Just last month [June] engineers from Korea University and the University of Illinois at Chicago created an electrically conductive material so thin it’s transparent. The team claim it has a world-record combination of high transparency and low electrical resistance that is at least 10-times better than the previous record.
In a paper in journal Advanced Materials the team describes how the material is fabricated using a process called electrospinning to create nanofibers of polyacrylonitrile one-hundredth the diameter of a human hair. These are deposited on to a surface so that they criss-cross over each other millions of times to create a mat.

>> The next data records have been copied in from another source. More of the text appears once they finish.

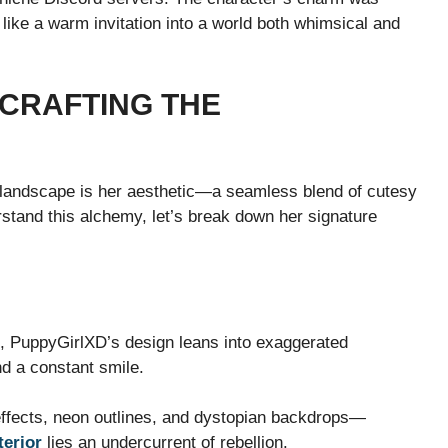
 like a warm invitation into a world both whimsical and
 CRAFTING THE
 landscape is her aesthetic—a seamless blend of cutesy
rstand this alchemy, let’s break down her signature
, PuppyGirlXD’s design leans into exaggerated
d a constant smile.
effects, neon outlines, and dystopian backdrops—
terior
lies an undercurrent of rebellion.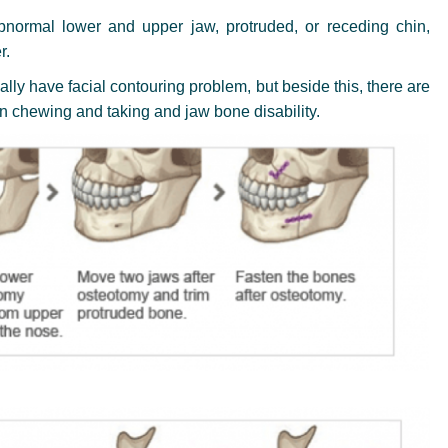
bnormal lower and upper jaw, protruded, or receding chin,
r.
ly have facial contouring problem, but beside this, there are
in chewing and taking and jaw bone disability.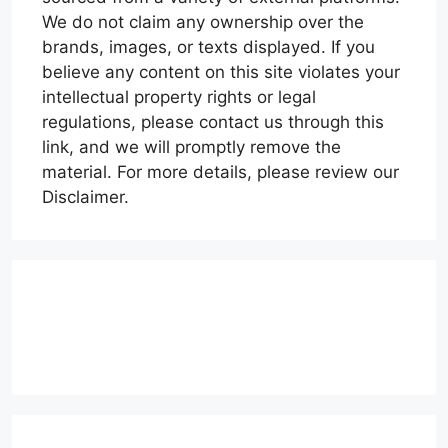
We do not claim any ownership over the
brands, images, or texts displayed. If you
believe any content on this site violates your
intellectual property rights or legal
regulations, please contact us through this
link, and we will promptly remove the
material. For more details, please review our
Disclaimer.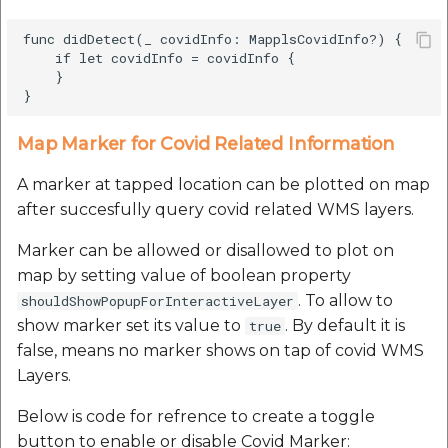
func didDetect(_ covidInfo: MapplsCovidInfo?) {

    if let covidInfo = covidInfo {

    }

Map Marker for Covid Related Information
A marker at tapped location can be plotted on map
after succesfully query covid related WMS layers.
Marker can be allowed or disallowed to plot on
map by setting value of boolean property
. To allow to
shouldShowPopupForInteractiveLayer
show marker set its value to
. By default it is
true
false, means no marker shows on tap of covid WMS
Layers.
Below is code for refrence to create a toggle
button to enable or disable Covid Marker: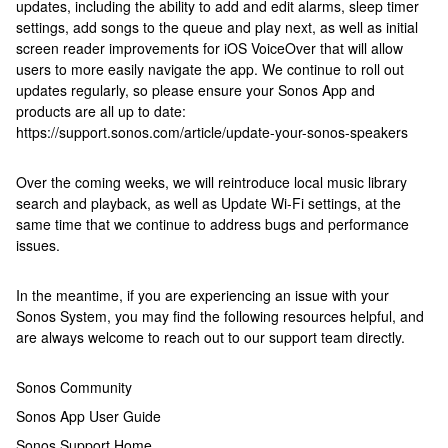
updates, including the ability to add and edit alarms, sleep timer
settings, add songs to the queue and play next, as well as initial
screen reader improvements for iOS VoiceOver that will allow
users to more easily navigate the app. We continue to roll out
updates regularly, so please ensure your Sonos App and
products are all up to date:
https://support.sonos.com/article/update-your-sonos-speakers
Over the coming weeks, we will reintroduce local music library
search and playback, as well as Update Wi-Fi settings, at the
same time that we continue to address bugs and performance
issues.
In the meantime, if you are experiencing an issue with your
Sonos System, you may find the following resources helpful, and
are always welcome to reach out to our support team directly.
Sonos Community
Sonos App User Guide
Sonos Support Home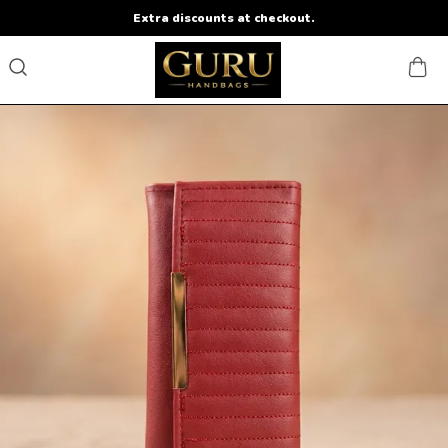
Extra discounts at checkout.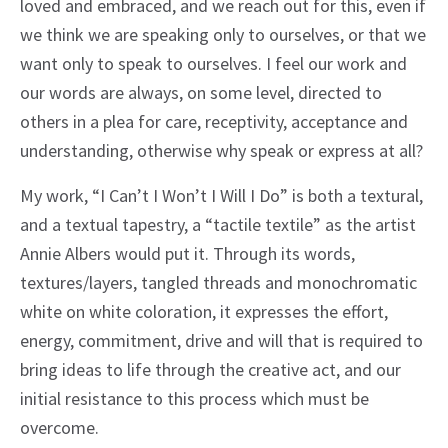
loved and embraced, and we reach out for this, even if
we think we are speaking only to ourselves, or that we
want only to speak to ourselves. I feel our work and
our words are always, on some level, directed to
others in a plea for care, receptivity, acceptance and
understanding, otherwise why speak or express at all?
My work, “I Can’t I Won’t I Will I Do” is both a textural,
and a textual tapestry, a “tactile textile” as the artist
Annie Albers would put it. Through its words,
textures/layers, tangled threads and monochromatic
white on white coloration, it expresses the effort,
energy, commitment, drive and will that is required to
bring ideas to life through the creative act, and our
initial resistance to this process which must be
overcome.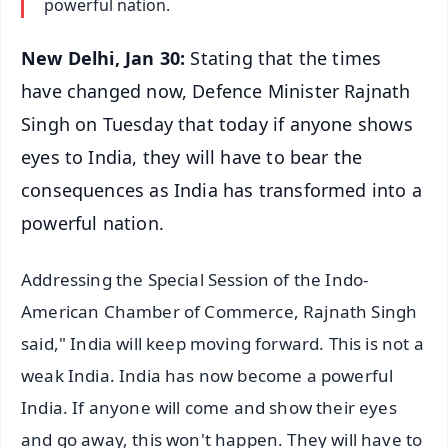
powerful nation.
New Delhi, Jan 30:
Stating that the times
have changed now, Defence Minister Rajnath
Singh on Tuesday that today if anyone shows
eyes to India, they will have to bear the
consequences as India has transformed into a
powerful nation.
Addressing the Special Session of the Indo-
American Chamber of Commerce, Rajnath Singh
said," India will keep moving forward. This is not a
weak India. India has now become a powerful
India. If anyone will come and show their eyes
and go away, this won't happen. They will have to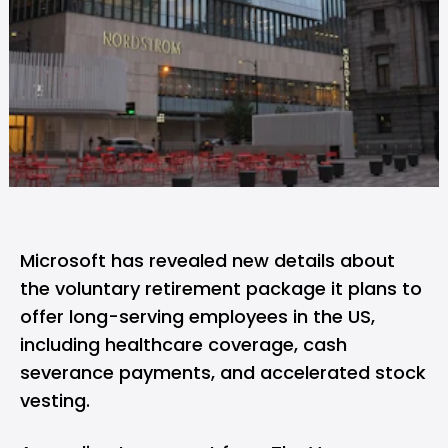
Microsoft
has revealed new details about
the voluntary retirement package it plans to
offer long-serving employees in the US,
including healthcare coverage, cash
severance payments, and accelerated stock
vesting.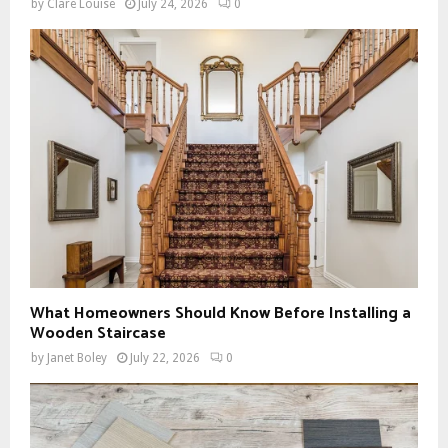
by
Clare Louise
July 24, 2026
0
What Homeowners Should Know Before Installing a
Wooden Staircase
by
Janet Boley
July 22, 2026
0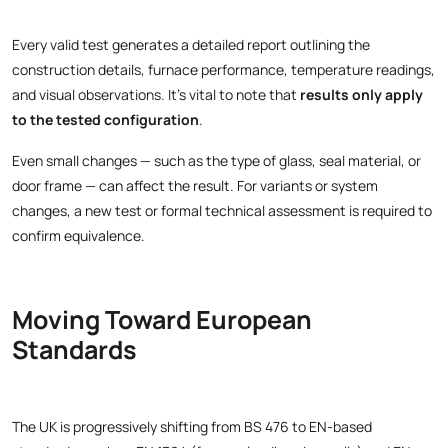
Every valid test generates a detailed report outlining the
construction details, furnace performance, temperature readings,
and visual observations. It’s vital to note that
results only apply
to the tested configuration
.
Even small changes — such as the type of glass, seal material, or
door frame — can affect the result. For variants or system
changes, a new test or formal technical assessment is required to
confirm equivalence.
Moving Toward European
Standards
The UK is progressively shifting from BS 476 to EN-based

To make it conducive the mat is then spatter-coated with a metal so that it can attract metal ions and then electroplated with copper, silver, nickel or gold. The resulting material is 92% transparent, bendable and stretchable and both the electrospinning and electroplating take mere seconds meaning the process should be relatively high-throughput and commercially viable.
But ultra-thin circuits are no use unless the components they connect are equally sleek. Thankfully in April scientists from the University of Tokyo recently unveiled an ultrathin “e-skin” made from organic electronics that they used to create flexible displays and a light detector that could monitor blood oxygen concentration.
Crucially the research reported in journal Science Advances overcame a major limitation of organic electronics – they normally require bulky protective coatings to prevent them from degrading when they come in contact with air. The Japanese engineers managed to create a protective layer so thin that the entire device is just 3 micrometres thick.
The approach uses materials and processes already found in the manufacture of OLED displays, so the researchers think their work should transition smoothly to large-scale production. So it may not be too long before your smartphone is replaced by an electronic display laminated to the back of your hand!